My wife asked me why the surname Patel was so common; of course I hit Wikipedia, which told me:
Patel is an Indian surname or title, predominantly found in the state of Gujarat, representing the community of land-owning farmers and later (with the British East India Company) businessmen, agriculturalists and merchants. Traditionally the title is a status name referring to the village chieftains during medieval times, and was later retained as successive generations stemmed out into communities of landowners. Circa 2015 there are roughly 500,000 Patels outside India, including about 150,000 in the United Kingdom and about 150,000 in the United States. As of the 2000 U.S. Census, nearly 1 in 10 people of Indian origin in the US is a Patel.
The etymology is interesting: “The Gujarati term paṭel, along with its cognate Marathi terms pāṭel and pāṭīl, are derived from the Prakrit word paṭṭaïl(l)a- ‘village headman’, itself derived from the Sanskrit word paṭṭakila ‘tenant of royal land’, a term first appearing in the Vetālapañcaviṃśatikā.” But I confess what made me unable to resist posting it was the final sentence of the article:
With those who immigrated to Germany during British colonial rule in India, Gujaratis used the variation “Pätel”, with an umlaut, to better integrate with German society.
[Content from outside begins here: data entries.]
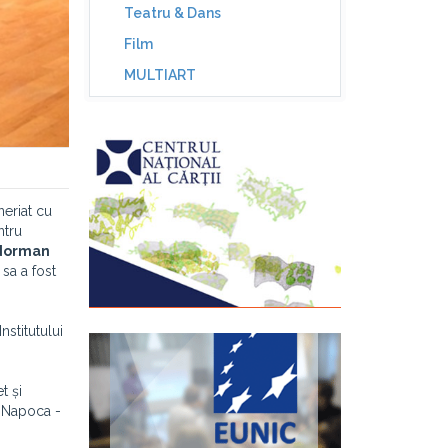
Teatru & Dans
Film
MULTIART
neriat cu
ntru
Norman
sa a fost
nstitutului
t și
j-Napoca -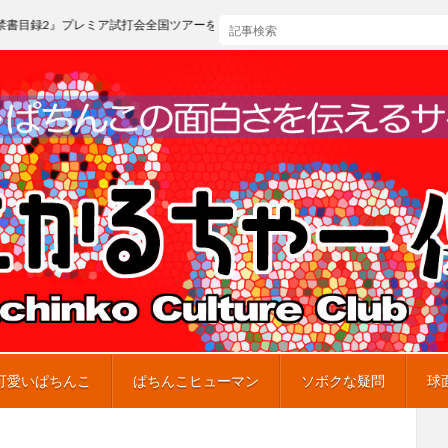
ア試打会全国ツアーを開催
可愛いぱちんこ
ぱちんこヒューマン
ソボクな疑問
球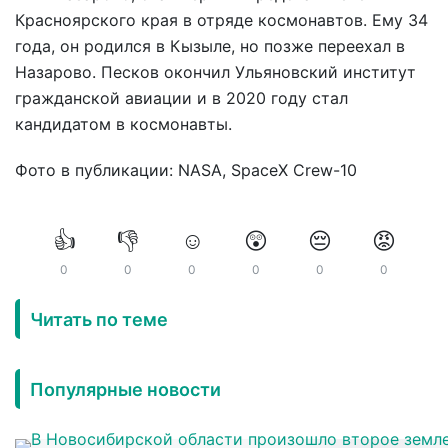
Красноярского края в отряде космонавтов. Ему 34
года, он родился в Кызыле, но позже переехал в
Назарово. Песков окончил Ульяновский институт
гражданской авиации и в 2020 году стал
кандидатом в космонавты.
Фото в публикации: NASA, SpaceX Crew-10
👍
👎
☺️
😲
😔
😡
0
0
0
0
0
0
Читать по теме
Популярные новости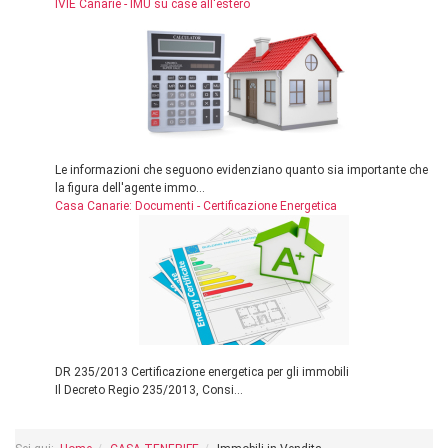
IVIE Canarie - IMU su case all'estero
Le informazioni che seguono evidenziano quanto sia importante che
la figura dell'agente immo...
Casa Canarie: Documenti - Certificazione Energetica
DR 235/2013 Certificazione energetica per gli immobili
Il Decreto Regio 235/2013, Consi...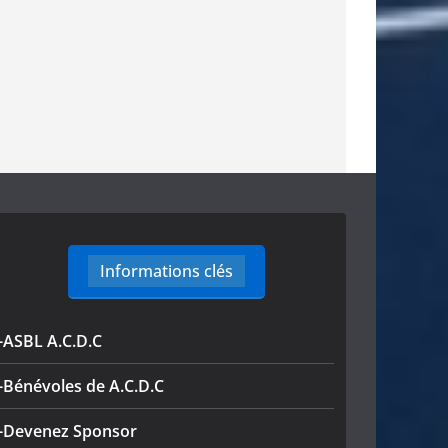
Informations clés
-ASBL A.C.D.C
-Bénévoles de A.C.D.C
-Devenez Sponsor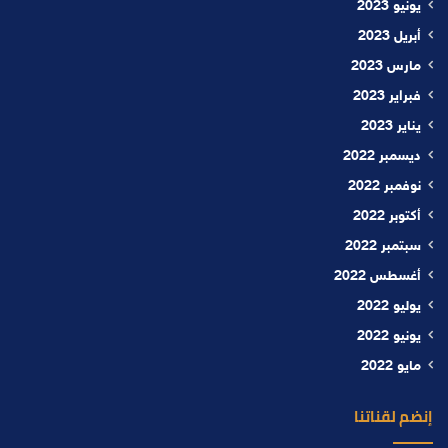
يونيو 2023
أبريل 2023
مارس 2023
فبراير 2023
يناير 2023
ديسمبر 2022
نوفمبر 2022
أكتوبر 2022
سبتمبر 2022
أغسطس 2022
يوليو 2022
يونيو 2022
مايو 2022
إنضم لقناتنا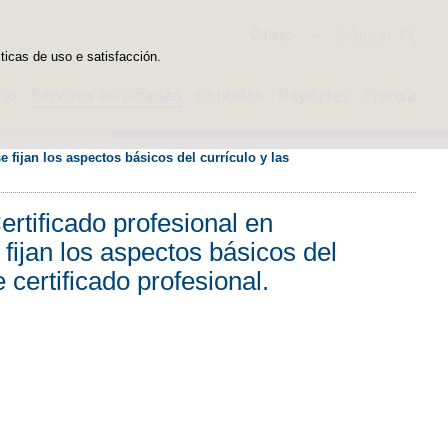
Buscador
Galego
sticas de uso e satisfacción.
rio
Servizos ao cidadán
Contidos
Deportes
Prensa
 fijan los aspectos básicos del currículo y las 
ertificado profesional en
fijan los aspectos básicos del
 certificado profesional.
“Pätel” is obviously the plural form.
(This One Weird Trick wouldn’t work for me. I think I have previously mentioned a German hotel proprietor I once encounterd in Athens who insisted that I must really be Polish, because only Poles have names ending in “w.” It’s a fair cop …)
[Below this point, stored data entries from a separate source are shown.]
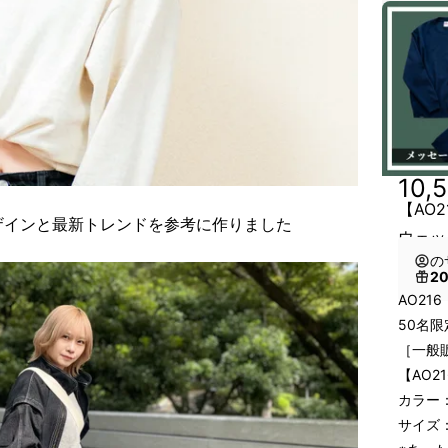
10,
【AO
ザインと最新トレンドを参考に作りました
ウェッ
の
2
AO21
50名
［一般販
【AO
カラー
サイズ：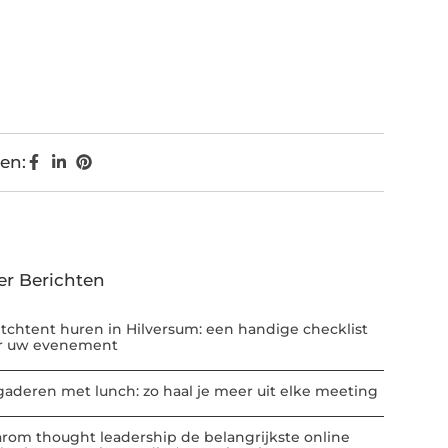
en:
er Berichten
etchtent huren in Hilversum: een handige checklist
r uw evenement
gaderen met lunch: zo haal je meer uit elke meeting
rom thought leadership de belangrijkste online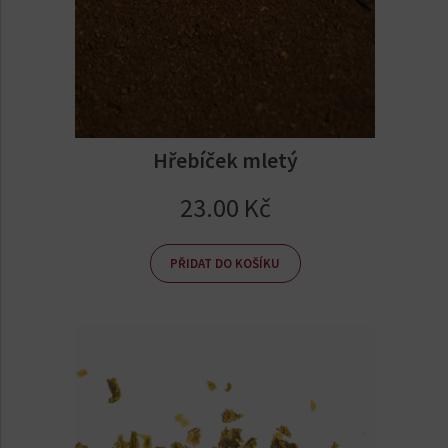
Hřebíček mletý
23.00
Kč
PŘIDAT DO KOŠÍKU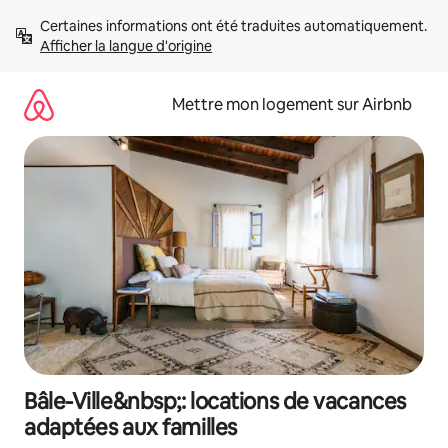
Aller
Certaines informations ont été traduites automatiquement. 
directement
Afficher la langue d'origine
au
contenu
Mettre mon logement sur Airbnb
Bâle-Ville&nbsp;: locations de vacances
adaptées aux familles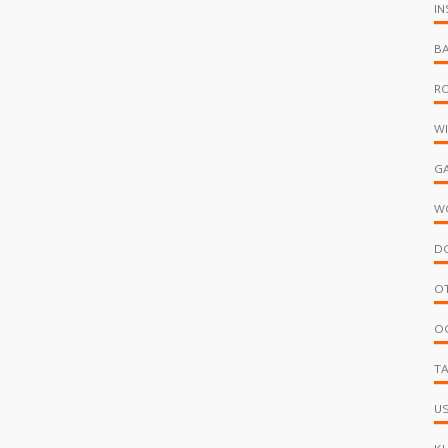
IN
B
R
W
G
W
D
O
O
T
U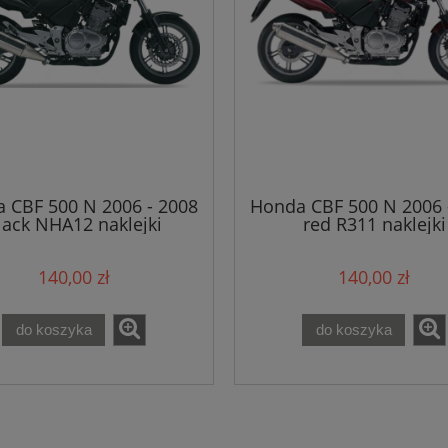
 CBF 500 N 2006 - 2008
Honda CBF 500 N 2006 
lack NHA12 naklejki
red R311 naklejki
140,00 zł
140,00 zł
do koszyka
do koszyka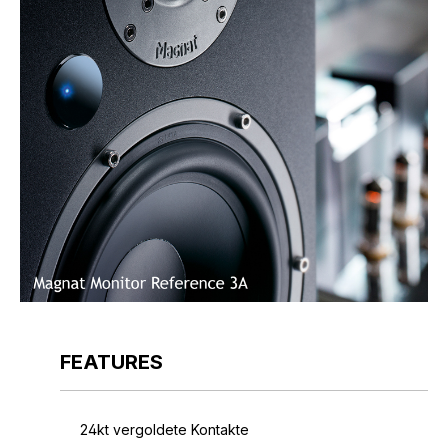
FEATURES
24kt vergoldete Kontakte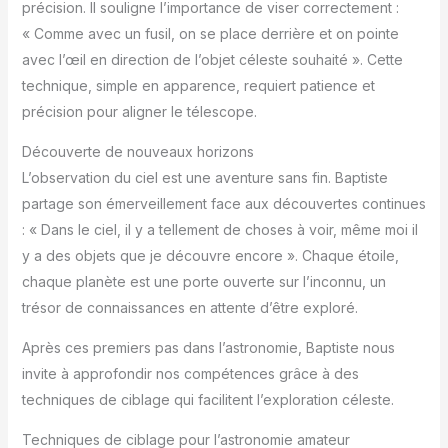
précision. Il souligne l’importance de viser correctement :
« Comme avec un fusil, on se place derrière et on pointe
avec l’œil en direction de l’objet céleste souhaité ». Cette
technique, simple en apparence, requiert patience et
précision pour aligner le télescope.
Découverte de nouveaux horizons
L’observation du ciel est une aventure sans fin. Baptiste
partage son émerveillement face aux découvertes continues
: « Dans le ciel, il y a tellement de choses à voir, même moi il
y a des objets que je découvre encore ». Chaque étoile,
chaque planète est une porte ouverte sur l’inconnu, un
trésor de connaissances en attente d’être exploré.
Après ces premiers pas dans l’astronomie, Baptiste nous
invite à approfondir nos compétences grâce à des
techniques de ciblage qui facilitent l’exploration céleste.
Techniques de ciblage pour l’astronomie amateur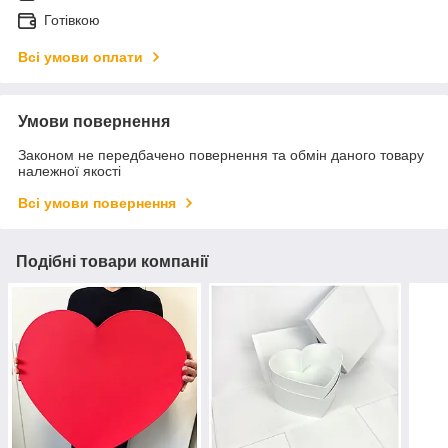
Готівкою
Всі умови оплати
Умови повернення
Законом не передбачено повернення та обмін даного товару
належної якості
Всі умови повернення
Подібні товари компанії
Clearly an anglicized version of Ediszów.
Sadly, the source is one of those low-quality sites with a page for each surname, and that site’s source is just user input from someone called vp701. Also, it claims there are only about 22 people in the world named Pätel.
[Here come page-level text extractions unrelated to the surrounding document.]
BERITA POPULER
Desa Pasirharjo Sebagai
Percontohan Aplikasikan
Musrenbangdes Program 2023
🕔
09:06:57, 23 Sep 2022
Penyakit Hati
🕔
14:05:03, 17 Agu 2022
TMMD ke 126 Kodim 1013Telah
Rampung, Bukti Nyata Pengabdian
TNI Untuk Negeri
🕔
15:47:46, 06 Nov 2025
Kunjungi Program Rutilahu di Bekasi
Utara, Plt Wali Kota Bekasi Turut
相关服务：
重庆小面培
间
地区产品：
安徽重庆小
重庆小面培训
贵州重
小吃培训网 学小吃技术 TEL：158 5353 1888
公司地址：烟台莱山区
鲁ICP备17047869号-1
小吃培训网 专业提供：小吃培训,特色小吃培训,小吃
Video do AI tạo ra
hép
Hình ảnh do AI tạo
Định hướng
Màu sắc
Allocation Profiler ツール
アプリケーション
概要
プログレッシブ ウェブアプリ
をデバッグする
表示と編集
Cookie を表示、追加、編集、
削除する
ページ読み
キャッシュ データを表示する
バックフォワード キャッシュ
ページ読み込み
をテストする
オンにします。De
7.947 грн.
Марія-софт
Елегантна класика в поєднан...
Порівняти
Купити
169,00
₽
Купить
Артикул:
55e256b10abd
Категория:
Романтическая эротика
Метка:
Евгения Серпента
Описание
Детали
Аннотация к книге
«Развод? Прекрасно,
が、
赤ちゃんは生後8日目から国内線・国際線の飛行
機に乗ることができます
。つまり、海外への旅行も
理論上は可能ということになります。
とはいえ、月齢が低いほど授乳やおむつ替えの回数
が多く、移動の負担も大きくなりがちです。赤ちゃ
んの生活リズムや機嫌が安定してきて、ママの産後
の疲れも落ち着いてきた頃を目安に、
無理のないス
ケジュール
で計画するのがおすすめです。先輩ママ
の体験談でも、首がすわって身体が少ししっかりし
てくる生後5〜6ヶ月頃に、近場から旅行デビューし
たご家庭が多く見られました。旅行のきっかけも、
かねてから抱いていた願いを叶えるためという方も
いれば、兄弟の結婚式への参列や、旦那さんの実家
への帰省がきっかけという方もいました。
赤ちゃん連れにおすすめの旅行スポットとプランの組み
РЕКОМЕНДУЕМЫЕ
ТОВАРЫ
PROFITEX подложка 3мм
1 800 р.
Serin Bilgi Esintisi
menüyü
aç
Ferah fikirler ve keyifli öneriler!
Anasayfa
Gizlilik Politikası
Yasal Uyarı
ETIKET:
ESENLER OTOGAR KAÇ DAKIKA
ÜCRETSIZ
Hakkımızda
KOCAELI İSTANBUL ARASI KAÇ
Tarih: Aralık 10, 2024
Sigh. I knew it was too good to be true…
forebears.io is itself not a bad source. They have their main reference sources laid out on the credits page.
The information about the name is specifically called out as being user-submitted.
The count of 22 is for the name Pätel. The name Patel numbers 4,847,640.
Patel has an entry in Hobson-Jobson (“Patel, Potail”), and one in the OED as a regular word.
Pätel and Paetel appear to be German surnames not, or at least not necessarily, of Gujarati origin; there are XING profiles of Pätels and Paetels with pictures that don’t look Gujarati. But probably others here would know more.
A Michael Pätel in Germany collected over 2000 editions of The Little Prince, but an even bigger collector boasts of having acquired his collection, which makes me wonder if he’s dead by now.
German Wikipedia records five Paetels, all apparently from a single Berlin family, and all spelled as such, never as Pätel.
I’m not sure if existence of this (clearly not common) name lends more or less credibility to the ‘Gujaratis used the variation “Pätel”, with an umlaut, to better integrate with German society’ story.
Cf. Hebraized Fattal, earlier here.
Familysearch shows lots of Pâtel / Patels in old church records in Northern France, and Paetels in Brandenburg and Ostpreußen. All the way at least into the 1600s and 1700s, resp.
Ah, so the extra e is the Early Modern Dutch length marker.
Familysearch shows lots of Pâtel
There are also numerous “Pastels” in South-Eastern France, a name that goes back to at least the 15th century.